Lift06 is a bloggers' conference, and it kicks off tomorrow morning in Geneva. It had its real start tonight at Les Enfants Terrible, an appropriately named bar down a narrow street in the old part of the city center. Check out the photos on Flickr.
Bloggers don't do conferences the way other people do, if tonight is anything to judge by. Plenty of wine but the conversation flowed without anyone noticeably overdoing it, which made me reflect that bloggers have a natural bent for chatter. Call it blog blather.
I didn't see any business cards being exchanged and a high proportion of people mentioned, when asked, jobs they used to have before they moved into lifestyles where they do a bit of this or a bit of that.
Of course, some people have real jobs, and blog as well. I turned to one newly arrived American suffering a bad case of jet lag and asked what he did. Works for Microsoft, and doing what? I asked, hoping to keep him awake another minute. Sounded like he said he was Microsoft's most famous blogger, but he said it so quietly I wasn't sure. He is, it turns out.
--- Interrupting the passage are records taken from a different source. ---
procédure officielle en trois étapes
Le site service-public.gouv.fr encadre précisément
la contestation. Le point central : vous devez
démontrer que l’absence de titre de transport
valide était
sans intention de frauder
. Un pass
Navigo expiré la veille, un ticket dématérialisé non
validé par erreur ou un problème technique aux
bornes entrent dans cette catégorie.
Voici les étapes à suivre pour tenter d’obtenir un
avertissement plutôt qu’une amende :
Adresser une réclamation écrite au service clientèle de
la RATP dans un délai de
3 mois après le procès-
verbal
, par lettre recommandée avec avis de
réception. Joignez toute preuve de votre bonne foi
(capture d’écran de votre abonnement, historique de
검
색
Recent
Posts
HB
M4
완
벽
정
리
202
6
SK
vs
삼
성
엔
I then asked a newly arrived Canadian what he does, meaning on his blog since he'd been talking about how short it was. Hard question, he replied - he quit his job yesterday. Just decided to stop being a banker and think for a while.
So if you get rid of the usual where are you froms and what do you do's, what's left? Quite a lot, it seems, with bloggers, and the conversations flowing around me were some of the most interesting I've overheard in quite a while.
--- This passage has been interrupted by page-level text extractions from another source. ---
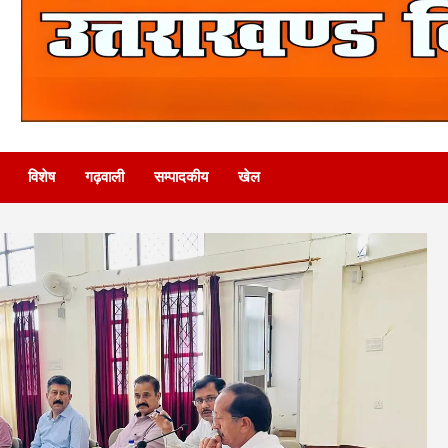
विशेष
गढ़वाली
सम्पादकीय
खेल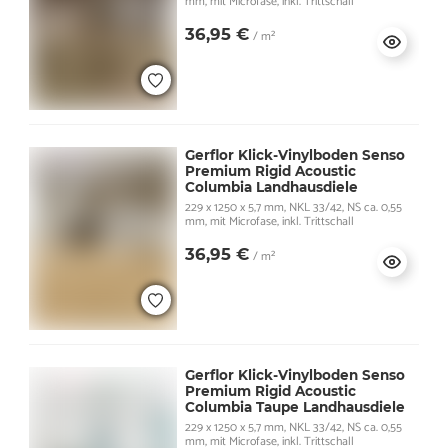
mm, mit Microfase, inkl. Trittschall
36,95 €
/ m²
Gerflor Klick-Vinylboden Senso
Premium Rigid Acoustic
Columbia Landhausdiele
229 x 1250 x 5,7 mm, NKL 33/42, NS ca. 0,55
mm, mit Microfase, inkl. Trittschall
36,95 €
/ m²
Gerflor Klick-Vinylboden Senso
Premium Rigid Acoustic
Columbia Taupe Landhausdiele
229 x 1250 x 5,7 mm, NKL 33/42, NS ca. 0,55
mm, mit Microfase, inkl. Trittschall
Which reminds me, I promised to come home and see if there are chess blogs and if the people really talk, since live chess players are notoriously word-shy. I found Susan Polgar and discovered she has a separate blog just for girls who play chess, but these are mainly public relations blogs. I turned up two "alternative movies", hmm. From Massachusetts we have the Boylton Chess Club whose main news was about dead or dying chess blogs - but they kindly provide links to several others. In total, Google turns up 248,000 or so when you put "chess" into its blog search.
For comparison's sake, I put in "knitting", having heard from Movable Type that knitters make up one of the biggest groups of bloggers. Google offered me nearly 310,000 of them. I gave up knitting at the age of 20 or so when I discovered that no matter how long you knit a sweater, it's never done. But lo! I've just discovered that the thousands of people who are warming up for the knitting Olympics consider it a sport. This is no yarn, dear reader.
I wonder what other conversation starters bloggers will bring to the meetings tomorrow.